İş hayatında oluşabilecek sorunlar, aile içi sorunları,bireysel psikolojik ve fizyolojik sağlık sorunları ve diğer insanlarla olan sosyal ilişkiler
bu olumsuzlukların başında yer alıyor. Artan intihar oranları bize gösteriyor ki insanlar ekonomik krizden sadece maddi olarak etkilenmiyor. Psikolojik etkilerden bahsederken bireyi bir bütün olarak ele almamız gerekmektedir. İnsanın psikolojik yapısının oluşumunda toplumsal boyutunu yok saymak olmaz. Bireyde meydana gelen olumsuz düşünce yapıları, risk almamak, isteksizlik, artan rekabetle kendisini devamlı bir can pazarının içinde hissetmesi, güvensizlik, yetersizlik, endişe , korku, öfke , kaygı, şeklinde duygularını arttıracaktır. Ve tabi bu duyguların yansıması olan davranışlarıda ortaya çıkaracaktır. Her bir bireyde etkileri farklılık gösterecektir. Ve sosyo ekonomik durumumuz ihtiyaçlarımızı, duygularımızı ve davranışlarımızı belirleyecek bir etkendir. Bunların yanı sıra bir de sistem ve dönemsel kültürel yansımaları bireyin ihtiyaçlarını karşılamakta sorumluluk alamaz mesajını vermektedir bu sorumluluğu da bireye yüklemektedir. Birey kabul etmek, alışmak, yalnız mücadele etmek zorunda hissettirilir. Yani ekonomik kriz bir yandan da insanı yalnızlaştıran bir süreçin içine itmektedir bireyi.

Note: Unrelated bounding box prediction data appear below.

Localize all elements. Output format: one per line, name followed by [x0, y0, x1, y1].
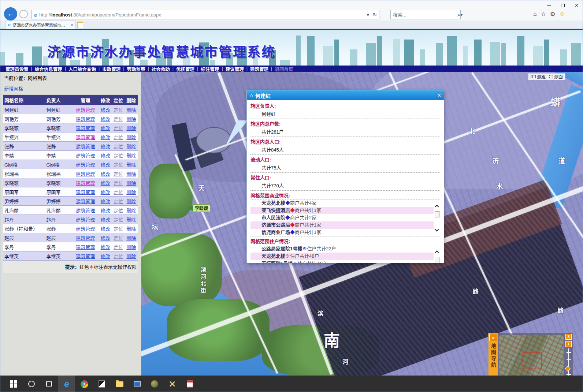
modify-link[interactable]: 修改 — [101, 226, 110, 232]
scroll-up-icon[interactable] — [435, 250, 439, 254]
modify-link[interactable]: 修改 — [101, 162, 110, 168]
chrome-taskbar-icon[interactable] — [76, 376, 93, 392]
feedback-smiley-icon[interactable]: ☺ — [559, 11, 565, 18]
back-button[interactable]: ← — [4, 7, 17, 20]
modify-link[interactable]: 修改 — [101, 171, 110, 177]
devices-taskbar-icon[interactable] — [129, 376, 145, 392]
new-tab-button[interactable] — [77, 22, 83, 28]
building-manage-link[interactable]: 建筑管理 — [76, 217, 95, 223]
home-icon[interactable]: ⌂ — [533, 11, 537, 18]
locate-link[interactable]: 定位 — [114, 171, 123, 177]
popup-list-item[interactable]: 天坛医院1号楼※住户共计31户 — [250, 260, 434, 263]
locate-link[interactable]: 定位 — [114, 116, 123, 122]
tab-close-icon[interactable]: × — [71, 22, 73, 27]
modify-link[interactable]: 修改 — [101, 190, 110, 195]
modify-link[interactable]: 修改 — [101, 126, 110, 131]
maximize-button[interactable] — [561, 4, 565, 7]
search-input[interactable] — [393, 12, 457, 18]
modify-link[interactable]: 修改 — [101, 153, 110, 158]
autocomplete-dropdown-icon[interactable]: ▾ — [367, 12, 370, 18]
forward-button[interactable]: → — [19, 10, 28, 18]
nav-item-0[interactable]: 管理员设置 — [4, 66, 30, 72]
nav-item-1[interactable]: 综合信息管理 — [33, 66, 64, 72]
scroll-down-icon[interactable] — [435, 227, 439, 231]
delete-link[interactable]: 删除 — [126, 235, 136, 241]
popup-list-item[interactable]: 亚飞快捷酒店◆商户共计1家 — [250, 207, 434, 214]
measure-distance-button[interactable]: 测距 — [531, 74, 546, 80]
locate-link[interactable]: 定位 — [114, 199, 123, 204]
locate-link[interactable]: 定位 — [114, 217, 123, 223]
delete-link[interactable]: 删除 — [126, 107, 136, 113]
scroll-thumb[interactable] — [435, 257, 439, 263]
nav-item-6[interactable]: 优抚管理 — [175, 66, 196, 72]
minimap-viewport-rect[interactable] — [523, 352, 542, 369]
building-manage-link[interactable]: 建筑管理 — [76, 135, 95, 140]
nav-item-9[interactable]: 建筑管理 — [249, 66, 270, 72]
nav-item-4[interactable]: 劳动监察 — [126, 66, 147, 72]
delete-link[interactable]: 删除 — [126, 126, 136, 131]
locate-link[interactable]: 定位 — [114, 235, 123, 241]
scroll-up-icon[interactable] — [435, 205, 439, 209]
address-bar[interactable]: e http://localhost:88/admin/popedom/Pope… — [31, 10, 379, 19]
map-marker[interactable]: 李晓颖 — [188, 204, 210, 212]
building-manage-link[interactable]: 建筑管理 — [76, 153, 95, 158]
modify-link[interactable]: 修改 — [101, 180, 110, 186]
search-icon[interactable]: ⌕ — [457, 11, 461, 18]
start-taskbar-icon[interactable] — [5, 376, 22, 392]
locate-link[interactable]: 定位 — [114, 126, 123, 131]
delete-link[interactable]: 删除 — [126, 199, 136, 204]
nav-item-2[interactable]: 人口综合查询 — [67, 66, 97, 72]
delete-link[interactable]: 删除 — [126, 244, 136, 250]
locate-link[interactable]: 定位 — [114, 162, 123, 168]
locate-link[interactable]: 定位 — [114, 190, 123, 195]
building-manage-link[interactable]: 建筑管理 — [76, 107, 95, 113]
locate-link[interactable]: 定位 — [114, 244, 123, 250]
modify-link[interactable]: 修改 — [101, 244, 110, 250]
building-manage-link[interactable]: 建筑管理 — [76, 235, 95, 241]
locate-link[interactable]: 定位 — [114, 208, 123, 213]
modify-link[interactable]: 修改 — [101, 144, 110, 149]
popup-list-item[interactable]: 公路局家属院1号楼※住户共计22户 — [250, 245, 434, 253]
delete-link[interactable]: 删除 — [126, 153, 136, 158]
popup-list-item[interactable]: 天龙苑北楼◆商户共计4家 — [250, 199, 434, 207]
modify-link[interactable]: 修改 — [101, 135, 110, 140]
locate-link[interactable]: 定位 — [114, 135, 123, 140]
locate-link[interactable]: 定位 — [114, 226, 123, 232]
delete-link[interactable]: 删除 — [126, 171, 136, 177]
search-dropdown-icon[interactable]: ▾ — [461, 13, 463, 17]
minimize-button[interactable] — [547, 5, 551, 6]
modify-link[interactable]: 修改 — [101, 116, 110, 122]
nav-item-5[interactable]: 社会救助 — [150, 66, 171, 72]
add-grid-link[interactable]: 新增网格 — [4, 86, 23, 92]
popup-list-item[interactable]: 天龙苑北楼※住户共计48户 — [250, 253, 434, 260]
browser-tab[interactable]: e 济源市济水办事处智慧城市… × — [5, 20, 76, 29]
scroll-thumb[interactable] — [435, 211, 439, 217]
building-manage-link[interactable]: 建筑管理 — [76, 244, 95, 250]
nav-item-7[interactable]: 标注管理 — [199, 66, 220, 72]
modify-link[interactable]: 修改 — [101, 208, 110, 213]
delete-link[interactable]: 删除 — [126, 254, 136, 259]
minimap-image[interactable] — [499, 335, 564, 376]
building-manage-link[interactable]: 建筑管理 — [76, 144, 95, 149]
delete-link[interactable]: 删除 — [126, 217, 136, 223]
popup-list-item[interactable]: 济源市公路局◆商户共计1家 — [250, 221, 434, 229]
building-manage-link[interactable]: 建筑管理 — [76, 199, 95, 204]
notepad-taskbar-icon[interactable] — [93, 376, 110, 392]
building-manage-link[interactable]: 建筑管理 — [76, 208, 95, 213]
building-manage-link[interactable]: 建筑管理 — [76, 180, 95, 186]
map-canvas[interactable]: 蟒天坛滨河北街滨河南济水道路路北 测距 测面 李晓颖 ⌂ 何建红 × 辖区负责人… — [141, 72, 583, 376]
popup-list-item[interactable]: 信尧商业广场◆商户共计1家 — [250, 229, 434, 236]
delete-link[interactable]: 删除 — [126, 208, 136, 213]
zoom-slider-knob[interactable] — [565, 366, 571, 372]
document-red-taskbar-icon[interactable] — [181, 376, 198, 392]
game-taskbar-icon[interactable] — [146, 376, 163, 392]
delete-link[interactable]: 删除 — [126, 144, 136, 149]
delete-link[interactable]: 删除 — [126, 116, 136, 122]
file-explorer-taskbar-icon[interactable] — [111, 376, 128, 392]
search-box[interactable]: ⌕ ▾ — [390, 10, 461, 19]
delete-link[interactable]: 删除 — [126, 180, 136, 186]
nav-item-8[interactable]: 建议管理 — [224, 66, 245, 72]
nav-item-3[interactable]: 市政管理 — [101, 66, 122, 72]
zoom-in-button[interactable]: + — [565, 341, 572, 347]
modify-link[interactable]: 修改 — [101, 217, 110, 223]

Şehrin ortasında 4 kardeşin intihar haberi ekonomik sıkıntılarla gündem olurken bir yandan da içinde oldukları durumu paylaşma konusunda da destek göremediklerini de düşündürüyor. Bu nedenleri göz önünde bulundurduğumuz da artan intihar haberlerinin ekonomik krizle ve psikolojik etkileri ile ( depresyon, kaygı ve psikosomatik vs.. gibi rahatsızlıkların da artmasıyla) doğrudan ilişkisi yatsınamayacak durumdadır. Bireyde meydana gelen bu değişiklikler zamanla toplumun değer yargılarını da etkileyecektir. Ve kalıcı olarak değerlerimiz de bu süreçle birlikte değişecektir. O yüzdendir ki bireyin yalnızlığının karşıtlığını örgütlemek bu dönemlerde önemlidir. Sorumluluğun tek başına bireye yüklenmeyecek kadar derin bir sistem mevzusu olduğunu anlatmak gerek. Ve değerlerimize bir aradanlığımıza, kollektif oluşumlarımıza daha çok ihtiyaç duyduğumuz bir süreçten geçtiğimizi bilmemiz gerek. Yoksa derinleşen ekonomik krizle birlikte insan yalnızlaştıkça ve yalnızlaştırıldıkça psikolojik etkilerinin de sonucu olarak intihar haberlerini daha çok okuyor- duyuyor olacağız.
Bunun yanı sıra intihar haberlerinin yapılış şekli de bu dönemler de oldukça önemli. İntiharın bir çözüm olmadığını asıl olanın yaşamak ve yaşatmak olduğunu unutmamak gerek.